Superficie totale : 10.8 hectares
Encépagement : - 78% Merlot
- 22% Cabernet Franc
La vinification
L’approche des vendanges, l’équipe de Larci Ducasse passe 2 fois par semaine dans chaque parcelle pour goûter les raisins, juger de l’évolution de leur maturation. Une fois l’équilibre maturité tannique et fraîcheur aromatique trouvé, les vendangeurs arrivent. En respectant bien l’intégrité du raisin, des tris effectués manuellement tant à la vigne qu’au chai permettent de ne conserver que les baies mures. Après éraflage mais sans foulage ni pompage, le raisin est encuvé par gravité en grains entiers, en séparant bien les cépages et les parcelles. L’essentiel de la qualité du futur vin est déjà joué.

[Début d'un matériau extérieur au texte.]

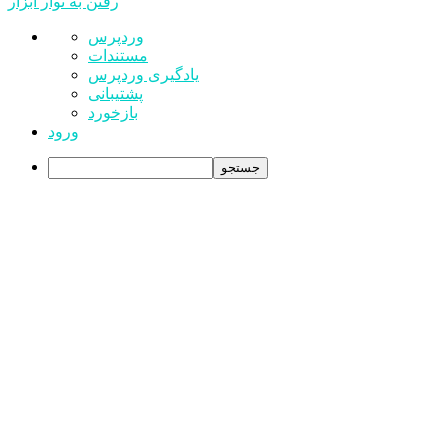
رفتن به نوار ابزار
درباره
وردپرس
وردپرس
مستندات
یادگیری وردپرس
پشتیبانی
بازخورد
ورود
جستجو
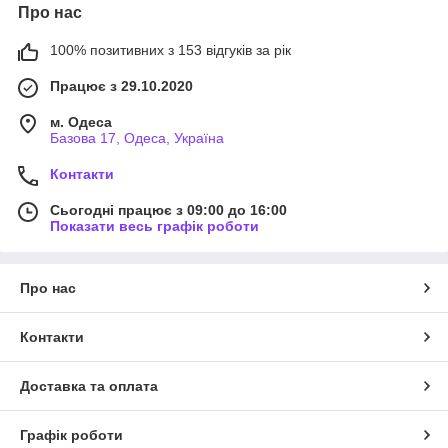
Про нас
100% позитивних з 153 відгуків за рік
Працює з 29.10.2020
м. Одеса
Базова 17, Одеса, Україна
Контакти
Сьогодні працює з 09:00 до 16:00
Показати весь графік роботи
Про нас
Контакти
Доставка та оплата
Графік роботи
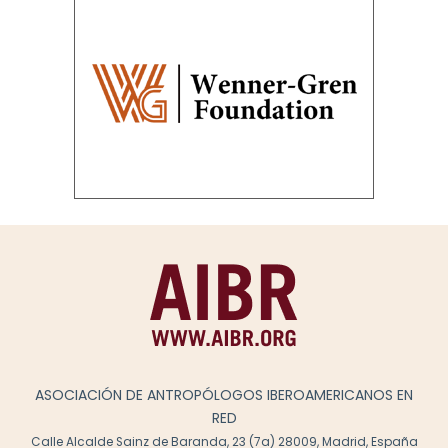
ASOCIACIÓN DE ANTROPÓLOGOS IBEROAMERICANOS EN
RED
Calle Alcalde Sainz de Baranda, 23 (7a) 28009, Madrid, España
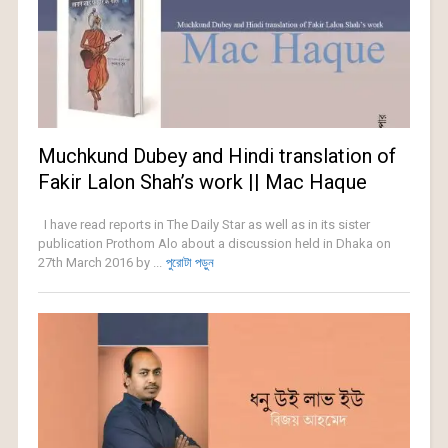
Muchkund Dubey and Hindi translation of
Fakir Lalon Shah’s work || Mac Haque
I have read reports in The Daily Star as well as in its sister
publication Prothom Alo about a discussion held in Dhaka on
27th March 2016 by ...
পুরোটা পড়ুন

Avec les levures indigènes, la fermentation alcoolique va démarrer naturellement au bout de 24 à 72 heures. Le jus qui se libère peu à peu des raisins, va fermenter 9 à 15 jours. Le chapeau de marc formé va macérer 3 à 4 semaines au cours desquelles des remontages très fractionnés vont permettre d’extraire délicatement couleur, arômes et tanins. Ensuite, le vin est écoulé sans attendre en barriques, renouvelées pour 60 % d’entre elles. La fermentation malolactique se déroule naturellement entre novembre et mars. Si besoin, on effectue des bâtonnages pour extraire des lies, le gras qui va enrober les tanins et rendre la bouche plus suave à la dégustation.
Un 1er soutirage intervient au bout de 6 à 9 mois, avant l’été. Après 2 hivers et 18 mois d’élevage sur lies fines, le vin est stabilisé, affiné, prêt à être mis en bouteille.
La dégustation guide nos pas pendant ces 18 mois de vinification et d’élevage pour que les vins mettent en valeur les terroirs dont ils sont issus, en se révélant subtils, harmonieux et élégants avec de la matière, de l’onctuosité et du fruit.